Dataset entries:
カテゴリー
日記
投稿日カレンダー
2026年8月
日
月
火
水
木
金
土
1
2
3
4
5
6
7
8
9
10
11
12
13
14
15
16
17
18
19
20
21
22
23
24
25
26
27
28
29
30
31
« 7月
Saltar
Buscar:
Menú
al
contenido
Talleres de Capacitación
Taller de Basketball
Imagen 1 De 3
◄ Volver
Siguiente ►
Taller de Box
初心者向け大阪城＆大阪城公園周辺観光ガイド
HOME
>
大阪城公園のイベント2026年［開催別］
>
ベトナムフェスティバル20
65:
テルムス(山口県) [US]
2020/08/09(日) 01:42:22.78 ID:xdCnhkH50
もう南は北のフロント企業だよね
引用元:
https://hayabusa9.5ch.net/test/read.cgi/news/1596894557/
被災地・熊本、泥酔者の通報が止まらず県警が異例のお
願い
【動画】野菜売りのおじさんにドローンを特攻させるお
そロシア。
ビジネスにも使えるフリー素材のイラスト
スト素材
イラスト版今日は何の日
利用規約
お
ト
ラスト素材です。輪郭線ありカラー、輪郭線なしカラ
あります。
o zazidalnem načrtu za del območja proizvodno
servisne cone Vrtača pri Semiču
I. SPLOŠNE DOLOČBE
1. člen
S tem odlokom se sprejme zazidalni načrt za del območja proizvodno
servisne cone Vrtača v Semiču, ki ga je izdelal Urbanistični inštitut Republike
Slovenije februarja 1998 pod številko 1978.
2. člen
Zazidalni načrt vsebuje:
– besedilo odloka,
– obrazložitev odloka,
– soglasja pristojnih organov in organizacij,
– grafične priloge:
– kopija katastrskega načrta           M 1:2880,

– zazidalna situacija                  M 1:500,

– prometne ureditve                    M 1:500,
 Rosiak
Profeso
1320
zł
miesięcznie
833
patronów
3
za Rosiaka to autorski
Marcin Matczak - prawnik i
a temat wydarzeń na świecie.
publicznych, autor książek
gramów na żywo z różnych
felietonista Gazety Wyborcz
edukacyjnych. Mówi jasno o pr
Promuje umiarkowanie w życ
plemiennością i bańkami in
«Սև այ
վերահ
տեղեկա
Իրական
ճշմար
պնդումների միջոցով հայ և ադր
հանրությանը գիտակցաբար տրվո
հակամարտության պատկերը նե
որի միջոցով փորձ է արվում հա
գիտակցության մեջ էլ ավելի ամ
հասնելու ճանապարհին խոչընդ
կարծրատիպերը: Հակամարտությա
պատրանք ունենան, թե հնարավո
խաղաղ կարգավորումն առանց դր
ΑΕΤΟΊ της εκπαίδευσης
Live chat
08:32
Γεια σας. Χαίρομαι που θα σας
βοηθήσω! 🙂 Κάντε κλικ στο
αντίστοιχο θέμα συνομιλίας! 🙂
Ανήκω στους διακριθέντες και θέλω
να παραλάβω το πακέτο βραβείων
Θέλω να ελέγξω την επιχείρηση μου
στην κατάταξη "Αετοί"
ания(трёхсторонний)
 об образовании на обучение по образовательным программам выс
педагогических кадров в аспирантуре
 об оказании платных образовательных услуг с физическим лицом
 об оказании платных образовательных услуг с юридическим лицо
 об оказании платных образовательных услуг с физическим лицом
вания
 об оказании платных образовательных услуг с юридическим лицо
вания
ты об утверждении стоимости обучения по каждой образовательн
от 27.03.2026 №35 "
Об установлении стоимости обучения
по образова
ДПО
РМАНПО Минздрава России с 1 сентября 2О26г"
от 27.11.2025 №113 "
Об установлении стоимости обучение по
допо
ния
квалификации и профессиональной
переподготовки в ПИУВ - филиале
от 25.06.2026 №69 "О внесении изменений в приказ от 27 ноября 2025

### Task prompt:
Restate word for word the lines above, beginning at the first one and ending at the line that carries "edukacyjnych. Mówi jasno o pr".

### Answer for this exercise:
カテゴリー
日記
投稿日カレンダー
2026年8月
日
月
火
水
木
金
土
1
2
3
4
5
6
7
8
9
10
11
12
13
14
15
16
17
18
19
20
21
22
23
24
25
26
27
28
29
30
31
« 7月
Saltar
Buscar:
Menú
al
contenido
Talleres de Capacitación
Taller de Basketball
Imagen 1 De 3
◄ Volver
Siguiente ►
Taller de Box
初心者向け大阪城＆大阪城公園周辺観光ガイド
HOME
>
大阪城公園のイベント2026年［開催別］
>
ベトナムフェスティバル20
65:
テルムス(山口県) [US]
2020/08/09(日) 01:42:22.78 ID:xdCnhkH50
もう南は北のフロント企業だよね
引用元:
https://hayabusa9.5ch.net/test/read.cgi/news/1596894557/
被災地・熊本、泥酔者の通報が止まらず県警が異例のお
願い
【動画】野菜売りのおじさんにドローンを特攻させるお
そロシア。
ビジネスにも使えるフリー素材のイラスト
スト素材
イラスト版今日は何の日
利用規約
お
ト
ラスト素材です。輪郭線ありカラー、輪郭線なしカラ
あります。
o zazidalnem načrtu za del območja proizvodno
servisne cone Vrtača pri Semiču
I. SPLOŠNE DOLOČBE
1. člen
S tem odlokom se sprejme zazidalni načrt za del območja proizvodno
servisne cone Vrtača v Semiču, ki ga je izdelal Urbanistični inštitut Republike
Slovenije februarja 1998 pod številko 1978.
2. člen
Zazidalni načrt vsebuje:
– besedilo odloka,
– obrazložitev odloka,
– soglasja pristojnih organov in organizacij,
– grafične priloge:
– kopija katastrskega načrta           M 1:2880,

– zazidalna situacija                  M 1:500,

– prometne ureditve                    M 1:500,
 Rosiak
Profeso
1320
zł
miesięcznie
833
patronów
3
za Rosiaka to autorski
Marcin Matczak - prawnik i
a temat wydarzeń na świecie.
publicznych, autor książek
gramów na żywo z różnych
felietonista Gazety Wyborcz
edukacyjnych. Mówi jasno o pr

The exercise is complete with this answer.